Sanjib Chandra is widely regarded as a key figure in literary renaissance of Bengal as well as India. Some of his writings, including novels, essays and commentaries, were a breakaway from traditional verse-oriented Indian writings, and provided an inspiration for authors across India.

==Early life and background==
Sanjib Chandra was born in the village Kanthalpara in the town of North 24 Parganas, Near Naihati, in an orthodox Bengali Brahmin family, the youngest of three brothers, to Yadav (or Jadab) Chandra Chattopadhyaya and Durgadebi. His family was orthodox, and his father, a government official who went on to become the Deputy Collector of Midnapur. He is known for his famous book "Palamau", one of his brothers, Bankim Chandra Chattopadhyay, was also a novelist.

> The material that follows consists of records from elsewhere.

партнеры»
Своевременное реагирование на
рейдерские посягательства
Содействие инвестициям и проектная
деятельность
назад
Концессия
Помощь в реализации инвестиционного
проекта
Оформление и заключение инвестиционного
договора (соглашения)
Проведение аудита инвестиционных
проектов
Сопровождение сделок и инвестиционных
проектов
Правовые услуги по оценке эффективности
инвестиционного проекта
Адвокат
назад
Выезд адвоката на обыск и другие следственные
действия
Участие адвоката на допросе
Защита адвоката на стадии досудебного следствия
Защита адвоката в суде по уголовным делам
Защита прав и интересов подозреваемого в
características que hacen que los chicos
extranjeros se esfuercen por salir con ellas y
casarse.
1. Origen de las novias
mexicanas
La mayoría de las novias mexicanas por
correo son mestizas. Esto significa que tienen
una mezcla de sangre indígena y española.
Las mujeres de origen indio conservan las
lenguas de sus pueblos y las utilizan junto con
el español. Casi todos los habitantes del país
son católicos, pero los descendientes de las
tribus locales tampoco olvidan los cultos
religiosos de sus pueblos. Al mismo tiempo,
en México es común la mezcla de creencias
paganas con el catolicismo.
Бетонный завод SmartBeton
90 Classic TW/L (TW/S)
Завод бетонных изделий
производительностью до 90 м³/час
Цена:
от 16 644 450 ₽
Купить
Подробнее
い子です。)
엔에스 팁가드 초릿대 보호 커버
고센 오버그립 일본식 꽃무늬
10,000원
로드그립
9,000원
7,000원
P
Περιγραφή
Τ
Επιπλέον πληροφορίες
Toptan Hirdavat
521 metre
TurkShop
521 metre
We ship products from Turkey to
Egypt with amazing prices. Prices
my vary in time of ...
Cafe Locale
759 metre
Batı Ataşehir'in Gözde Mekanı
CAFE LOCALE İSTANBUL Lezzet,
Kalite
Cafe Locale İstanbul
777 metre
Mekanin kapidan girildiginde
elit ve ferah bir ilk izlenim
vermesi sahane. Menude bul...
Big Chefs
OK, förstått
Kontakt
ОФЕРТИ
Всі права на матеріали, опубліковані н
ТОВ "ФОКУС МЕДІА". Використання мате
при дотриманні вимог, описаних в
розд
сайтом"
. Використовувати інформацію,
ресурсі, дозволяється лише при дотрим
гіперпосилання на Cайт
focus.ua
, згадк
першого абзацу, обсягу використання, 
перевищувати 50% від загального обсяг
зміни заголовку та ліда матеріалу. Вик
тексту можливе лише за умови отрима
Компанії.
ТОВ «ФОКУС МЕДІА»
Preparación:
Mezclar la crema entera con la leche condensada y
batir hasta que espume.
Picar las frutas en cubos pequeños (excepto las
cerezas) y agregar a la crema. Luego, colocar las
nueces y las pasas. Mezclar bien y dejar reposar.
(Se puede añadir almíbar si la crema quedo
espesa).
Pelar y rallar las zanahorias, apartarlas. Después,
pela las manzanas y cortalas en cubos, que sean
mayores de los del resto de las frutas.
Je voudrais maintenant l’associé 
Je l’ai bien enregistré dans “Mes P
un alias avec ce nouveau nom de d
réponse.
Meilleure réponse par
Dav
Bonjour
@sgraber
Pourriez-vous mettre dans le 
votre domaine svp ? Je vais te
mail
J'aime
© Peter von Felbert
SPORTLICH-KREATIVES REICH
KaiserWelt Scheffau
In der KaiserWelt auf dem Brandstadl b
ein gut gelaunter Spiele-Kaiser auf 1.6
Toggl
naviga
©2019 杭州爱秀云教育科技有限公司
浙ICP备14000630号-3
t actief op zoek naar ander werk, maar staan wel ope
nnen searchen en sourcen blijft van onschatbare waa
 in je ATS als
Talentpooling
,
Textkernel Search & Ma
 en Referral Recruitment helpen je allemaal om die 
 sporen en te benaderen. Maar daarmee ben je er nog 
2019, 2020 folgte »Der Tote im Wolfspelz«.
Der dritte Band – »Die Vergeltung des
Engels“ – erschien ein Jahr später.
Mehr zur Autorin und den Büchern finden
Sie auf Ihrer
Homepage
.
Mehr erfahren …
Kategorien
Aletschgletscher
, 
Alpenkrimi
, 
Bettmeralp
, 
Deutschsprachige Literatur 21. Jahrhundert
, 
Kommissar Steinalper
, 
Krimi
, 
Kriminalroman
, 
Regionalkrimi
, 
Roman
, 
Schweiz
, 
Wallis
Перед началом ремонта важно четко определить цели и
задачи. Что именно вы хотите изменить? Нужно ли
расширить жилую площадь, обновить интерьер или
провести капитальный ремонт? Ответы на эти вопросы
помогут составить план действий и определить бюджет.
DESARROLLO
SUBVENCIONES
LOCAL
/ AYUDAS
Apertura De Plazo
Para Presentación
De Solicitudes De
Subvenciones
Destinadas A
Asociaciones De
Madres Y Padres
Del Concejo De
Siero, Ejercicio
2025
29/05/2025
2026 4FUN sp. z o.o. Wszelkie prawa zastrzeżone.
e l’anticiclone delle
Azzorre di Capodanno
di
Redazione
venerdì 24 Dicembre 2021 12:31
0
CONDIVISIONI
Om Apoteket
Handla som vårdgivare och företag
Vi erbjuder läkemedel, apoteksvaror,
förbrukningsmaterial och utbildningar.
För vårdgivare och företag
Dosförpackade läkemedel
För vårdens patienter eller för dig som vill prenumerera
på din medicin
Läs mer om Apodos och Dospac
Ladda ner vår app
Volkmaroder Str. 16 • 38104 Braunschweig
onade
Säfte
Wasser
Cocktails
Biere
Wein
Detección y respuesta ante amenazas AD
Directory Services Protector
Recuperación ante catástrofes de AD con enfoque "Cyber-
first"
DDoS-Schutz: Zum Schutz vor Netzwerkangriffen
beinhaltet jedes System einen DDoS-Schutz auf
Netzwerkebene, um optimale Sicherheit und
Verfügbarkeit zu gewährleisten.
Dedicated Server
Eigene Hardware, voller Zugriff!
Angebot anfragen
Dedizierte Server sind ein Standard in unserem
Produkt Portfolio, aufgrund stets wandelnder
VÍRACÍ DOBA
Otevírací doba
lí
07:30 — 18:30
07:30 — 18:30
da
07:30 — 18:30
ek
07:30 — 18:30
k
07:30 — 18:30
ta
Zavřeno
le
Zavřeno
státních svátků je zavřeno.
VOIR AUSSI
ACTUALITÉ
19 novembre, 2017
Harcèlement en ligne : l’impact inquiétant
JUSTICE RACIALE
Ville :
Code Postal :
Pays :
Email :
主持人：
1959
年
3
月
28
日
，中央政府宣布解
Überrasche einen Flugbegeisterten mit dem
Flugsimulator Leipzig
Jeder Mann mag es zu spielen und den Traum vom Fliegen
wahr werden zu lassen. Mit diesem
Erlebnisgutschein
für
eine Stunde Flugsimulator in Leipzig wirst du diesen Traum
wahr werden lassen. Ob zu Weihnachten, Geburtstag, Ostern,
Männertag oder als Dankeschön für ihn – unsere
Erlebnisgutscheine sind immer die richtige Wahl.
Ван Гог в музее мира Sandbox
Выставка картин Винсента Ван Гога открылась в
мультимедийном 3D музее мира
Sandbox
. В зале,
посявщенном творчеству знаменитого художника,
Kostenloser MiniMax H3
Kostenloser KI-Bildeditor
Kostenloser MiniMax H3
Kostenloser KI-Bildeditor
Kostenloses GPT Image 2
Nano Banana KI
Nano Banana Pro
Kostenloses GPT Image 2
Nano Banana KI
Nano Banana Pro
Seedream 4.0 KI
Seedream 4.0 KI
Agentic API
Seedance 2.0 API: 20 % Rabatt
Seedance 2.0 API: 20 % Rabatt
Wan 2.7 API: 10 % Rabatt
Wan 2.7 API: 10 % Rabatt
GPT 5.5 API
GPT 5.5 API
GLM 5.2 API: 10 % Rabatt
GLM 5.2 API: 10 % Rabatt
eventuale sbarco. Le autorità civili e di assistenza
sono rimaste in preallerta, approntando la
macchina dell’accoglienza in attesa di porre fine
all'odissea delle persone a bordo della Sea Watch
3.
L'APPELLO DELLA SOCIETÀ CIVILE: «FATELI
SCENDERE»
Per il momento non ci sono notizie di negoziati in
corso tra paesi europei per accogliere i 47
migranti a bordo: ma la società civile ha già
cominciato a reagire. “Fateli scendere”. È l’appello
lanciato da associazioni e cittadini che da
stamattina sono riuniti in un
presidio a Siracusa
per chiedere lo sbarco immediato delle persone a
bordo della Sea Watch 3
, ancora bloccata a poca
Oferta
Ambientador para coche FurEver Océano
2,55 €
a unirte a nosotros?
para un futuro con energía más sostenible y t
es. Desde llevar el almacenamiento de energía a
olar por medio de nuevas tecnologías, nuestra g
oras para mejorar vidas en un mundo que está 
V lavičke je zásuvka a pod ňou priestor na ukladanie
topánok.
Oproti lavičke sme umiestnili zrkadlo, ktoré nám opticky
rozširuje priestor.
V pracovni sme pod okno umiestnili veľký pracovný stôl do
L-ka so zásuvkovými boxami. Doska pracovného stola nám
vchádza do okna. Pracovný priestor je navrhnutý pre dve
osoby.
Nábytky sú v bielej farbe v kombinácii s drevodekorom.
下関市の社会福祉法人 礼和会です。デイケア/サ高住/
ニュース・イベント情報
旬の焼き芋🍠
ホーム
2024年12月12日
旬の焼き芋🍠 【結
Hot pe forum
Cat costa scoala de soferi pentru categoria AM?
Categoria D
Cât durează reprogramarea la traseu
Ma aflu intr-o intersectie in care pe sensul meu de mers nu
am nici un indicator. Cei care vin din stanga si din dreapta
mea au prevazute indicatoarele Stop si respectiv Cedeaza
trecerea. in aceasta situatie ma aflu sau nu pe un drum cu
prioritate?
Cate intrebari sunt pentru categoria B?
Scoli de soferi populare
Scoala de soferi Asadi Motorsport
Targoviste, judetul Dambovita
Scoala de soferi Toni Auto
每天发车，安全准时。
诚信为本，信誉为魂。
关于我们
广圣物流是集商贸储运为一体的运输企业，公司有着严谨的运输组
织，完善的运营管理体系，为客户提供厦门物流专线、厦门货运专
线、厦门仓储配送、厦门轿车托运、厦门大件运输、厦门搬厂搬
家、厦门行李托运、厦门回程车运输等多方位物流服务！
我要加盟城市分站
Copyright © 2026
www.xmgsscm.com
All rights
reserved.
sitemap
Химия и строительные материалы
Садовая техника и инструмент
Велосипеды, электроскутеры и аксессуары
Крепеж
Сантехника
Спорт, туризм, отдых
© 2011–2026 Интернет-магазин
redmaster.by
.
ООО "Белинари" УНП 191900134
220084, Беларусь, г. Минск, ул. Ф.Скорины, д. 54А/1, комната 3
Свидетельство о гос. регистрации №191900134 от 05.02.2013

He was educated at the Hooghly Mohsin College founded by philanthropist Muhammad Mohsin and later at the Presidency College, graduating with a degree in Arts [Law] in 1857. He was among the early graduates of the University of Calcutta. He later obtained a degree in Law as well, in 1869.

==Literary career==
Bangadarshan was published by his editorial ship.

Palamou - A travel literature, considered as a classic.